To identify intracardiac conduction abnormalities in patients with myotonic dystrophy from their clinical, ECG, and genetic features.


39 consecutive patients (mean (SD) age 42. 9 (12.1) years; 16 female, 23 male) underwent clinical examination, genetic studies, resting and 24 hour ambulatory ECG, signal averaged ECG, and electrophysiological studies.

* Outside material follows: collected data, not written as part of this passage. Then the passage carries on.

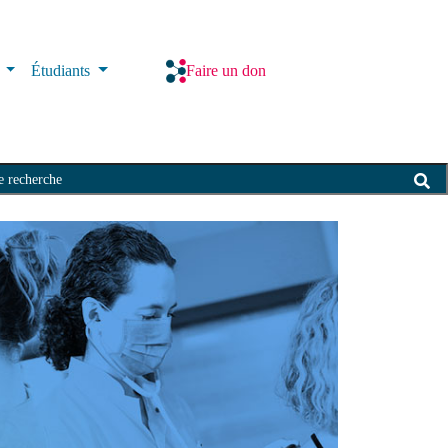
s
Étudiants
Faire un don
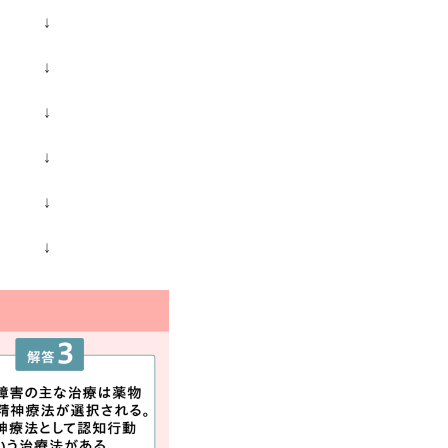
↓
↓
↓
↓
↓
↓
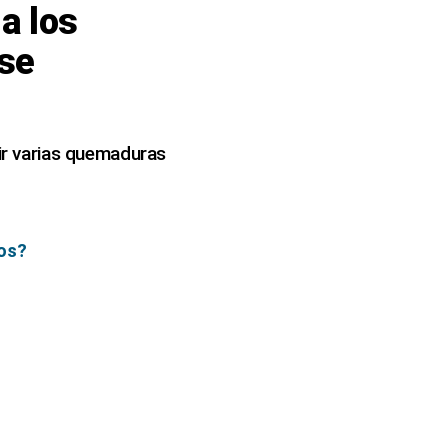
 a los
 se
rir varias quemaduras
ños?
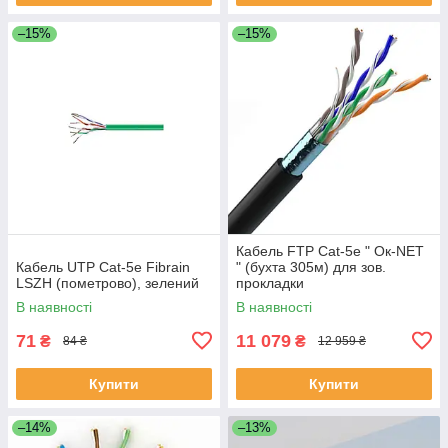
–15%
–15%
Кабель FTP Cat-5е " Ок-NET
Кабель UTP Cat-5e Fibrain
" (бухта 305м) для зов.
LSZH (пометрово), зелений
прокладки
В наявності
В наявності
71
11 079
₴
₴
84 ₴
12 959 ₴
Купити
Купити
–14%
–13%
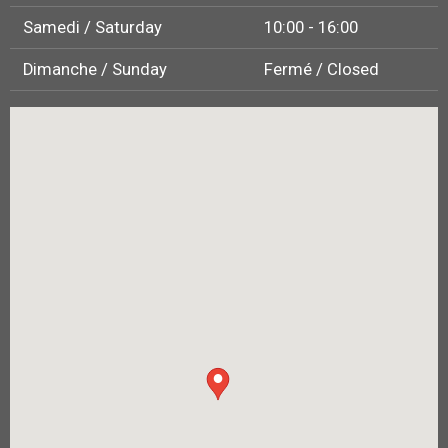
Samedi / Saturday
10:00 - 16:00
Dimanche / Sunday
Fermé / Closed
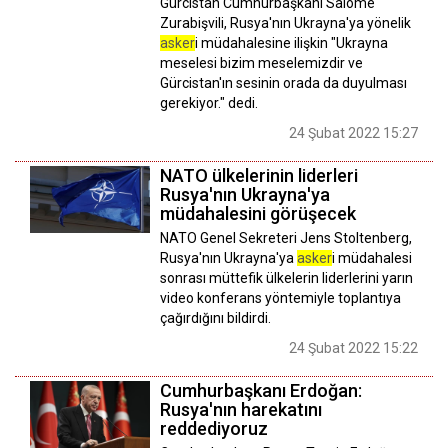
Gürcistan Cumhurbaşkanı Salome
Zurabişvili, Rusya'nın Ukrayna'ya yönelik
asker
i müdahalesine ilişkin "Ukrayna
meselesi bizim meselemizdir ve
Gürcistan'ın sesinin orada da duyulması
gerekiyor." dedi.
24 Şubat 2022 15:27
NATO ülkelerinin liderleri
Rusya'nın Ukrayna'ya
müdahalesini görüşecek
NATO Genel Sekreteri Jens Stoltenberg,
Rusya'nın Ukrayna'ya
asker
i müdahalesi
sonrası müttefik ülkelerin liderlerini yarın
video konferans yöntemiyle toplantıya
çağırdığını bildirdi.
24 Şubat 2022 15:22
Cumhurbaşkanı Erdoğan:
Rusya'nın harekatını
reddediyoruz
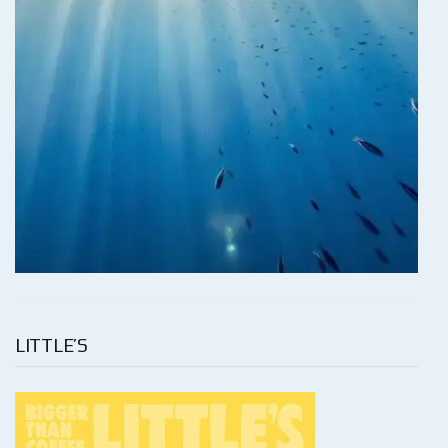
LITTLE’S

23 patients suffered from cardiac symptoms, 23 had one or more cardiac conduction abnormality on resting ECG, one had sinus deficiency, and 21 (53.8%) had prolonged HV intervals. No correlation was found between the severity of the neurological symptoms, onset of disease, cardiac conduction abnormalities on ECG, and the intracardiac conduction abnormalities on electrophysiological study. The size of the DNA mutation was longer in the abnormal HV interval group than in the normal HV interval group (3.5 (1.8) v 2.2 (1.0) kb, p < 0.02). Signal averaged ECG parameters (total QRS duration (QRSD) and duration of low amplitude signals </= 40 microV (LAS 40)) were greater in patients with an abnormal HV interval than in those with a normal HV interval (123.4 (24.6) v 102.8 (12.3) ms and 47.5 (12.8) v 35.3 (8.8) ms, respectively; p < 0.005). Only the association of QRSD >/= 100 ms with LAS 40 >/= 36 ms identified patients with an abnormal HV interval with good sensitivity (80%) and specificity (83. 3%).


Infrahissian conduction abnormalities are common in myotonic dystrophy and can be identified using signal averaged electrocardiography.